Re: Handling incomplete columns for integer datatypes
Daniel, unless "magic values" are accompanied by unambiguous metadata the
NaN/fill-value approach is risky and limits portability.
A better approach might be to maintain a "shadowing" dataset of a suitable
bitfield type whose values would indicate the validity of a dataset element
or fields in a compound, etc. By using compression on the shadowing dataset
the storage overhead should be negligible. Of course, if the shadowed dataset
ever gets updated and elements or fields change their status between
'valid' and 'N/A', both datasets must be updated and kept in sync.
Depending on how elaborate you want this to be, you could decorate the shadowed dataset
with a "MASK" attribute whose value is an object reference to the shadowing dataset.

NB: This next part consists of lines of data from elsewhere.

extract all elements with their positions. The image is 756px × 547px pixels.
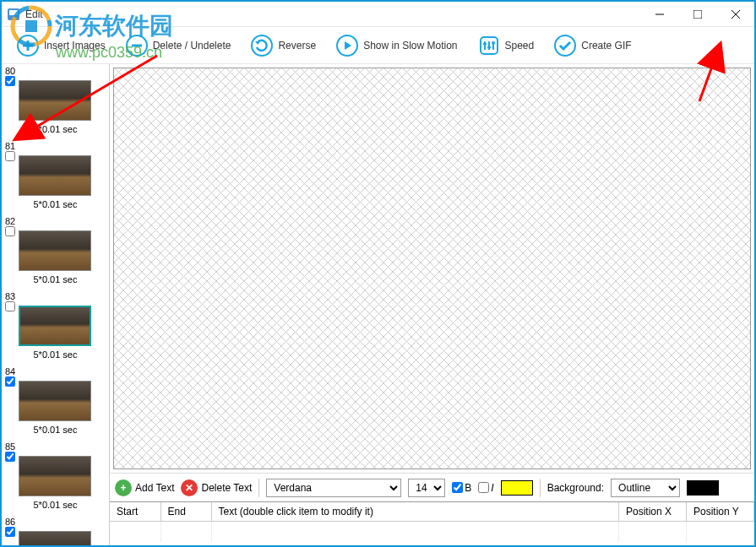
frame-checkbox[interactable] [5,301,15,311]
italic-checkbox[interactable]: I [478,482,493,494]
reverse-button[interactable]: Reverse [242,31,324,60]
delete-icon: ✕ [181,479,198,496]
frames-sidebar[interactable]: 80 5*0.01 sec 81 5*0.01 sec 82 5*0.01 se… [2,64,110,545]
close-button[interactable] [716,2,754,27]
frame-number: 82 [5,216,17,226]
frame-thumbnail[interactable] [19,80,91,121]
content-area: + Add Text ✕ Delete Text Verdana 14 B I … [110,64,754,545]
svg-marker-12 [255,41,260,45]
delete-text-label: Delete Text [201,482,252,494]
speed-button[interactable]: Speed [470,31,543,60]
check-icon [554,35,576,57]
frame-number: 81 [5,141,17,151]
frame-checkbox[interactable] [5,151,15,161]
reverse-icon [251,35,273,57]
delete-undelete-button[interactable]: Delete / Undelete [117,31,240,60]
minus-icon [126,35,148,57]
delete-text-button[interactable]: ✕ Delete Text [181,479,252,496]
add-icon: + [115,479,132,496]
slow-motion-button[interactable]: Show in Slow Motion [328,31,465,60]
frame-checkbox[interactable] [5,376,15,387]
frame-duration: 5*0.01 sec [5,425,106,435]
frame-thumbnail[interactable] [19,306,91,346]
create-gif-label: Create GIF [581,40,631,51]
frame-number: 80 [5,66,17,76]
window-title: Edit [25,8,640,20]
font-select[interactable]: Verdana [266,479,401,497]
text-grid[interactable]: Start End Text (double click item to mod… [110,501,754,545]
col-text[interactable]: Text (double click item to modify it) [211,502,619,522]
svg-point-11 [252,35,272,56]
frame-item[interactable]: 85 5*0.01 sec [2,440,109,515]
frame-thumbnail[interactable] [19,155,91,196]
app-icon [7,8,20,21]
svg-point-21 [492,41,495,45]
insert-images-button[interactable]: Insert Images [8,31,114,60]
toolbar: Insert Images Delete / Undelete Reverse … [2,27,754,64]
frame-thumbnail[interactable] [19,531,91,545]
bold-checkbox[interactable]: B [452,482,471,494]
frame-item[interactable]: 86 [2,515,109,545]
svg-rect-3 [693,10,702,19]
svg-point-20 [487,46,491,49]
speed-label: Speed [505,40,535,51]
titlebar: Edit [2,2,754,27]
delete-undelete-label: Delete / Undelete [153,40,231,51]
frame-duration: 5*0.01 sec [5,124,106,134]
frame-item[interactable]: 82 5*0.01 sec [2,214,109,290]
frame-thumbnail[interactable] [19,230,91,271]
frame-duration: 5*0.01 sec [5,500,106,510]
frame-checkbox[interactable] [5,452,15,462]
frame-number: 84 [5,366,17,376]
text-color-swatch[interactable] [501,480,533,496]
add-text-button[interactable]: + Add Text [115,479,174,496]
frame-checkbox[interactable] [5,527,15,537]
separator [540,479,541,497]
frame-duration: 5*0.01 sec [5,349,106,360]
background-label: Background: [547,482,604,494]
frame-duration: 5*0.01 sec [5,199,106,209]
background-select[interactable]: Outline [611,479,680,497]
col-posy[interactable]: Position Y [687,502,754,522]
frame-duration: 5*0.01 sec [5,274,106,284]
slow-motion-label: Show in Slow Motion [363,40,457,51]
plus-icon [17,35,39,57]
reverse-label: Reverse [278,40,316,51]
bg-color-swatch[interactable] [687,480,719,496]
frame-number: 85 [5,441,17,452]
play-icon [336,35,358,57]
frame-number: 83 [5,291,17,301]
svg-point-19 [483,42,487,46]
text-toolbar: + Add Text ✕ Delete Text Verdana 14 B I … [110,473,754,501]
frame-item[interactable]: 81 5*0.01 sec [2,139,109,214]
insert-images-label: Insert Images [44,40,106,51]
frame-number: 86 [5,517,17,527]
create-gif-button[interactable]: Create GIF [546,31,639,60]
preview-canvas[interactable] [113,68,751,469]
size-select[interactable]: 14 [408,479,445,497]
col-start[interactable]: Start [110,502,160,522]
svg-rect-1 [9,10,18,15]
add-text-label: Add Text [135,482,174,494]
frame-checkbox[interactable] [5,76,15,86]
col-posx[interactable]: Position X [619,502,687,522]
maximize-button[interactable] [678,2,716,27]
frame-thumbnail[interactable] [19,381,91,421]
main-area: 80 5*0.01 sec 81 5*0.01 sec 82 5*0.01 se… [2,64,754,545]
speed-icon [478,35,500,57]
frame-item[interactable]: 83 5*0.01 sec [2,290,109,365]
table-row[interactable] [110,522,754,542]
frame-item[interactable]: 80 5*0.01 sec [2,64,109,139]
svg-marker-14 [345,41,351,50]
minimize-button[interactable] [640,2,678,27]
frame-item[interactable]: 84 5*0.01 sec [2,365,109,440]
col-end[interactable]: End [160,502,211,522]
frame-checkbox[interactable] [5,226,15,236]
separator [258,479,259,497]
frame-thumbnail[interactable] [19,456,91,496]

Alternatively, if the shadowed dataset is linked to exactly one group and there is no potential for
name conflicts, you could have a convention that lets you derive the name of the shadowing dataset
from the link name of the shadowed dataset.
From: Hdf-forum <[hidden email]> on behalf of Daniel Rimmelspacher <[hidden email]>
Sent: Thursday, January 12, 2017 6:15:32 AM
To: HDF Users Discussion List
Subject: [Hdf-forum] Handling incomplete columns for integer datatypes
I encounter some conceptual problems, when trying to store incomplete columns for integer datatypes.